To minimise the risks of shadow IT, CISOs need to first understand the scope of the situation within their enterprise. “You have to be aware of how much it has spread in your company,” says Pierre-Martin Tardif, a cybersecurity professor at Université de Sherbrooke and a member of the Emerging Trends Working Group with the professional IT governance association ISACA. Technologies such as SaaS management tools, data loss prevention solutions, and scanning capabilities all help identify unsanctioned applications and devices within the enterprise.
Look for spending that points to unauthorised technology use
Jon France, CISO at (ISC)², a nonprofit training and certification organisation, says he advises CISOs to also work with their organisation’s procurement team and finance department to spot spending that could point to shadow IT. He says scanning worker expense reports is particularly useful in uncovering shadow IT because it helps find reimbursement requests for tech spending that is too small to go through the procurement process.
France and others say CISOs also need to educate workers on security risks posed by shadow IT, but temper expectations on how well that awareness training will help prevent it, Mixter says. He says most workers know the security risks they’re creating but move forward with their plans anyway: Gartner research shows that 69% of employees intentionally bypassed cybersecurity guidance in the last 12 months.
Educate employees about how to onboard new tech
Mixter says workers who deploy shadow IT aren’t malicious in their activities. Rather, they are trying to get their job done more efficiently and looking for tools to help them accomplish that goal. This is why, in addition to awareness training, CISOs should work to empower them by building up their security competence.
“CISOs need to shift to competence building, to ‘Let me help you figure out how to do that safely,’” Mixter says. According to Mixter, that means:
- Developing guidance targeted at business technologists.
- Offering options for business technologists to secure their work.
- Helping business technologists gain relevant security certifications.
- Integrating cybersecurity solutions into business technologist workflows.
- Building policies that explicitly cover business technologist activities.

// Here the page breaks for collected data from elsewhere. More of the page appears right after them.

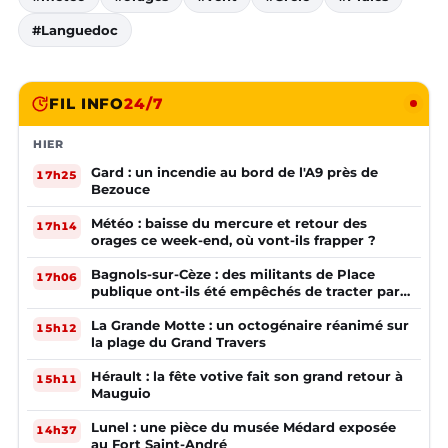
#Languedoc
FIL INFO
24/7
HIER
Gard : un incendie au bord de l'A9 près de
17h25
Bezouce
Météo : baisse du mercure et retour des
17h14
orages ce week-end, où vont-ils frapper ?
Bagnols-sur-Cèze : des militants de Place
17h06
publique ont-ils été empêchés de tracter par
la mairie ?
La Grande Motte : un octogénaire réanimé sur
15h12
la plage du Grand Travers
Hérault : la fête votive fait son grand retour à
15h11
Mauguio
Lunel : une pièce du musée Médard exposée
14h37
au Fort Saint-André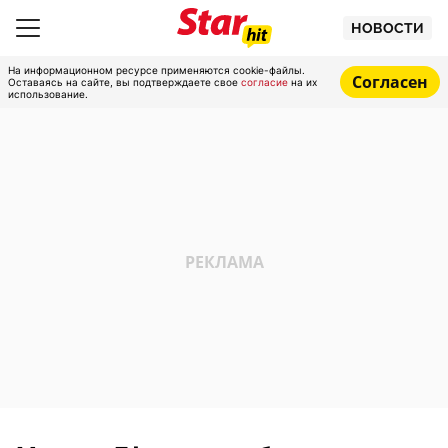
НОВОСТИ
На информационном ресурсе применяются cookie-файлы.
Согласен
Оставаясь на сайте, вы подтверждаете свое
согласие
на их
использование.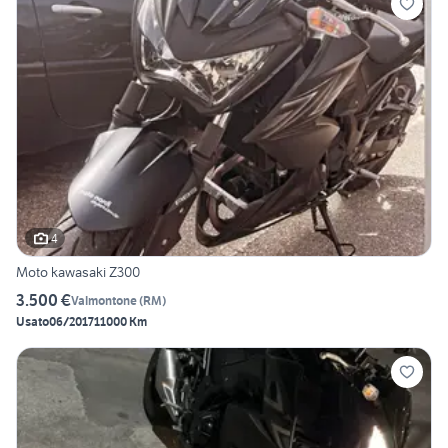
4
Moto kawasaki Z300
3.500 €
Valmontone
(
RM
)
Usato
06/2017
11000 Km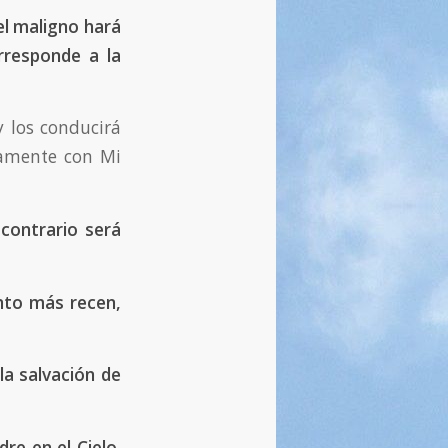
el maligno hará
responde a la
 los conducirá
ramente con Mi
 contrario será
anto más recen,
la salvación de
dre en el Cielo
,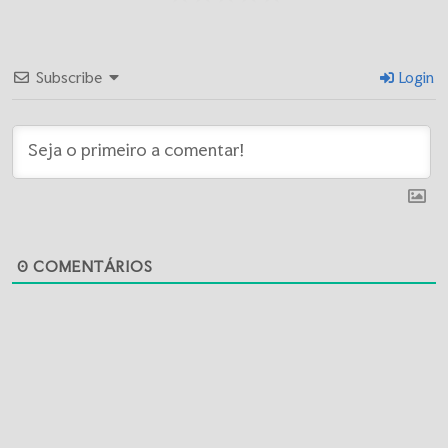
Subscribe
Login
0
COMENTÁRIOS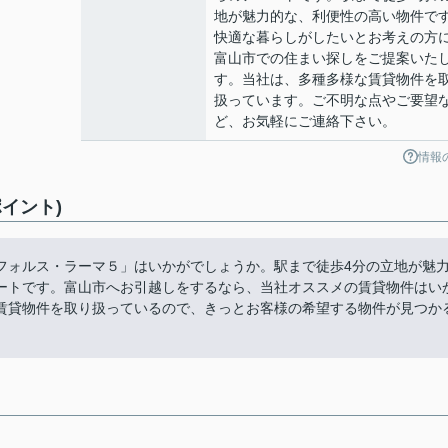
地が魅力的な、利便性の高い物件で
快適な暮らしがしたいとお考えの方
富山市での住まい探しをご提案いた
す。当社は、多種多様な賃貸物件を
扱っています。ご不明な点やご要望
ど、お気軽にご連絡下さい。
情報
イント)
フォルス・ラーマ５」はいかがでしょうか。駅まで徒歩4分の立地が魅
ートです。富山市へお引越しをするなら、当社オススメの賃貸物件はい
賃貸物件を取り扱っているので、きっとお客様の希望する物件が見つか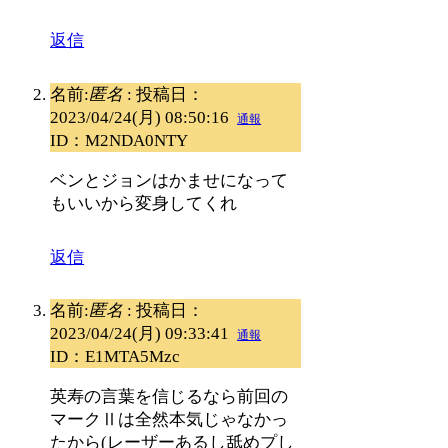
返信
名前:
匿名
:
投稿日：
2023/04/24(月) 08:50:16
通報
ID：M2NDA0NTY
ベンとジョンはかませになって
もいいから変身してくれ
返信
名前:
匿名
:
投稿日：
2023/04/24(月) 09:33:41
通報
ID：E1MTA5Mzc
英寿の言葉を信じるなら前回の
マークⅡは全然本気じゃなかっ
たから(レーザーあるし舐めプし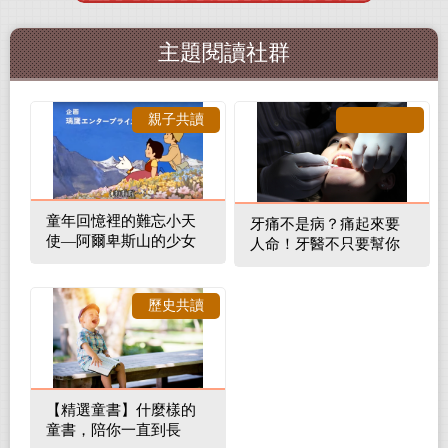
主題閱讀社群
親子共讀
童年回憶裡的難忘小天
牙痛不是病？痛起來要
使—阿爾卑斯山的少女
人命！牙醫不只要幫你
補蛀牙，還要觀察口腔
裡的整體環境
歷史共讀
【精選童書】什麼樣的
童書，陪你一直到長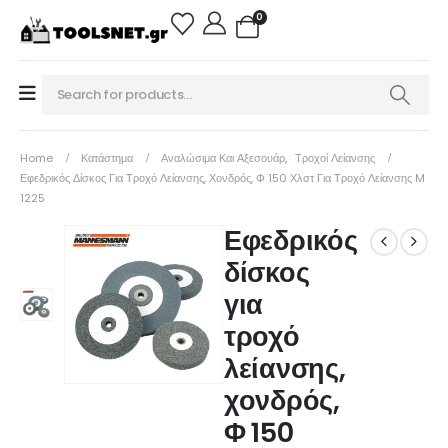
0
Home
Κατάστημα
Αναλώσιμα Και Αξεσουάρ
,
Τροχοί Λείανσης
Εφεδρικός Δίσκος Για Τροχό Λείανσης, Χονδρός, Φ 150 Χλστ Για Τροχό Λείανσης M
1225
Εφεδρικός
δίσκος
για
τροχό
λείανσης,
χονδρός,
Φ 150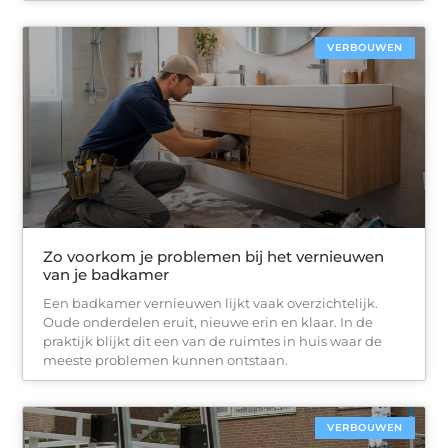
VERBOUWEN
Zo voorkom je problemen bij het vernieuwen
van je badkamer
Een badkamer vernieuwen lijkt vaak overzichtelijk.
Oude onderdelen eruit, nieuwe erin en klaar. In de
praktijk blijkt dit een van de ruimtes in huis waar de
meeste problemen kunnen ontstaan.
VERBOUWEN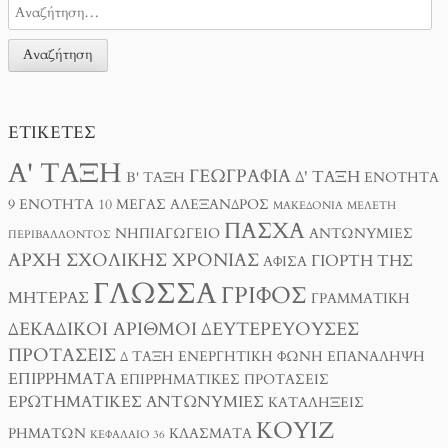
ΕΤΙΚΈΤΕΣ
Α' ΤΆΞΗ
ΓΕΩΓΡΑΦΊΑ
Δ' ΤΆΞΗ
Β' ΤΆΞΗ
ΕΝΌΤΗΤΑ
9
ΕΝΌΤΗΤΑ 10
ΜΈΓΑΣ ΑΛΈΞΑΝΔΡΟΣ
ΜΑΚΕΔΟΝΊΑ
ΜΕΛΈΤΗ
ΠΆΣΧΑ
ΝΗΠΙΑΓΩΓΕΊΟ
ΑΝΤΩΝΥΜΊΕΣ
ΠΕΡΙΒΆΛΛΟΝΤΟΣ
ΑΡΧΉ ΣΧΟΛΙΚΉΣ ΧΡΟΝΙΆΣ
ΓΙΟΡΤΉ ΤΗΣ
ΑΦΊΣΑ
ΓΛΏΣΣΑ
ΓΡΊΦΟΣ
ΜΗΤΈΡΑΣ
ΓΡΑΜΜΑΤΙΚΉ
ΔΕΚΑΔΙΚΟΊ ΑΡΙΘΜΟΊ
ΔΕΥΤΕΡΕΎΟΥΣΕΣ
ΠΡΟΤΆΣΕΙΣ
Δ ΤΑΞΗ
ΕΝΕΡΓΗΤΙΚΉ ΦΩΝΉ
ΕΠΑΝΆΛΗΨΗ
ΕΠΙΡΡΉΜΑΤΑ
ΕΠΙΡΡΗΜΑΤΙΚΈΣ ΠΡΟΤΆΣΕΙΣ
ΕΡΩΤΗΜΑΤΙΚΈΣ ΑΝΤΩΝΥΜΊΕΣ
ΚΑΤΑΛΉΞΕΙΣ
ΚΟΥΊΖ
ΡΗΜΆΤΩΝ
ΚΛΆΣΜΑΤΑ
ΚΕΦΆΛΑΙΟ 36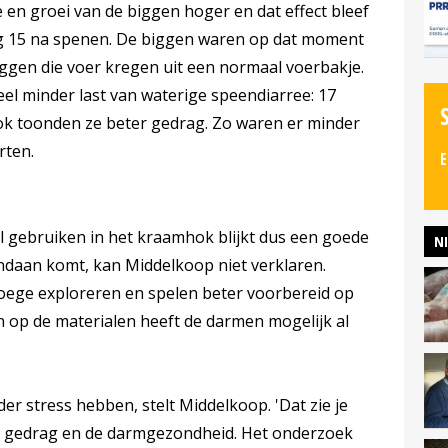
en groei van de biggen hoger en dat effect bleef
dag 15 na spenen. De biggen waren op dat moment
iggen die voer kregen uit een normaal voerbakje.
l minder last van waterige speendiarree: 17
ok toonden ze beter gedrag. Zo waren er minder
rten.
E
l gebruiken in het kraamhok blijkt dus een goede
N
andaan komt, kan Middelkoop niet verklaren.
vroege exploreren en spelen beter voorbereid op
 op de materialen heeft de darmen mogelijk al
der stress hebben, stelt Middelkoop. 'Dat zie je
et gedrag en de darmgezondheid. Het onderzoek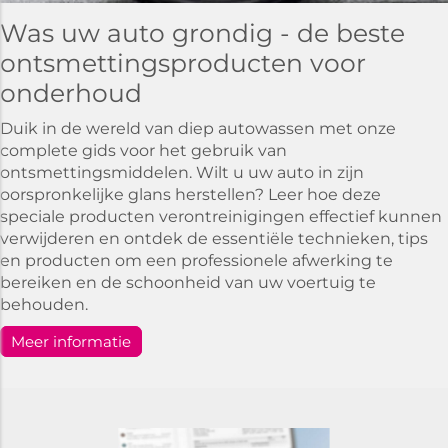
Was uw auto grondig - de beste
ontsmettingsproducten voor
onderhoud
Duik in de wereld van diep autowassen met onze
complete gids voor het gebruik van
ontsmettingsmiddelen. Wilt u uw auto in zijn
oorspronkelijke glans herstellen? Leer hoe deze
speciale producten verontreinigingen effectief kunnen
verwijderen en ontdek de essentiële technieken, tips
en producten om een professionele afwerking te
bereiken en de schoonheid van uw voertuig te
behouden.
Meer informatie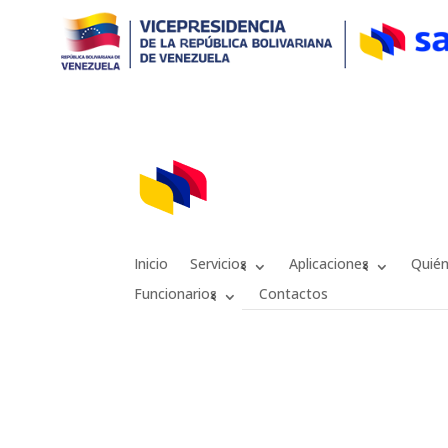
Inicio
Servicios
Aplicaciones
Quié
Funcionarios
Contactos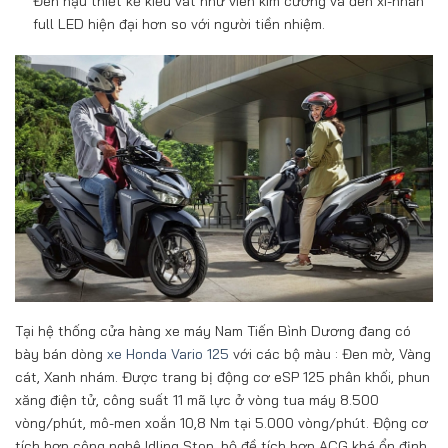
Đèn hậu thiết kế kiểu vát như viên kim cương và đèn xi-nhan
full LED hiện đại hơn so với người tiền nhiệm.
Tại hệ thống cửa hàng xe máy Nam Tiến Bình Dương đang có
bày bán dòng
xe Honda Vario 125
với các bộ màu : Đen mờ, Vàng
cát, Xanh nhám. Được trang bị động cơ eSP 125 phân khối, phun
xăng điện tử, công suất 11 mã lực ở vòng tua máy 8.500
vòng/phút, mô-men xoắn 10,8 Nm tại 5.000 vòng/phút. Động cơ
tích hợp công nghệ Idling Stop, bộ đề tích hợp ACG khá ổn định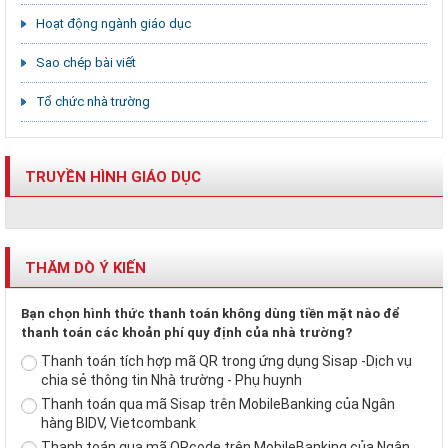
Hoạt động ngành giáo dục
Sao chép bài viết
Tổ chức nhà trường
TRUYỀN HÌNH GIÁO DỤC
THĂM DÒ Ý KIẾN
Bạn chọn hình thức thanh toán không dùng tiền mặt nào để
thanh toán các khoản phí quy định của nhà trường?
Thanh toán tích hợp mã QR trong ứng dụng Sisap -Dịch vụ
chia sẻ thông tin Nhà trường - Phụ huynh
Thanh toán qua mã Sisap trên MobileBanking của Ngân
hàng BIDV, Vietcombank
Thanh toán qua mã QRcode trên MobileBanking của Ngân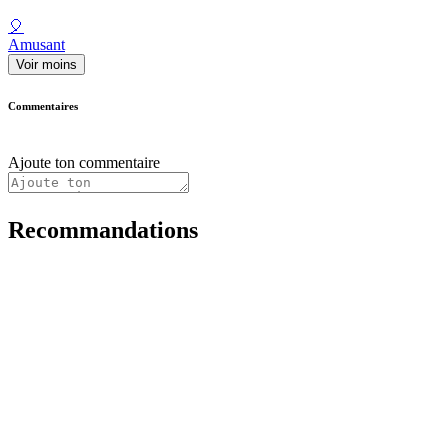
🎈
Amusant
Voir moins
Commentaires
Ajoute ton commentaire
Recommandations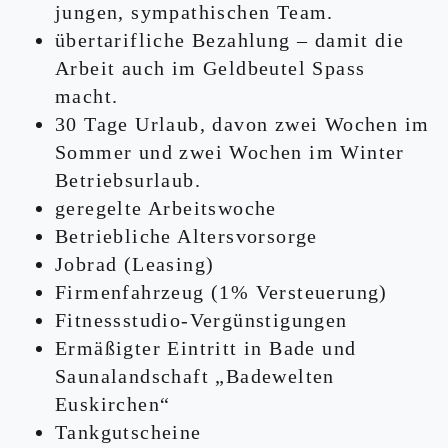
jungen, sympathischen Team.
übertarifliche Bezahlung – damit die
Arbeit auch im Geldbeutel Spass
macht.
30 Tage Urlaub, davon zwei Wochen im
Sommer und zwei Wochen im Winter
Betriebsurlaub.
geregelte Arbeitswoche
Betriebliche Altersvorsorge
Jobrad (Leasing)
Firmenfahrzeug (1% Versteuerung)
Fitnessstudio-Vergünstigungen
Ermäßigter Eintritt in Bade und
Saunalandschaft „Badewelten
Euskirchen“
Tankgutscheine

“CISOs have to figure out how much security skill they need, understanding that they can’t make everyone into a security specialist so they must determine what is the minimum competency they need,” Mixter says.
That work pays off, he adds. Gartner has found that those with training targeted to their technology-related activities are more are 2.5 times more likely to avoid introducing additional cyber risk and more than twice as likely to move faster than those business technologists without such training.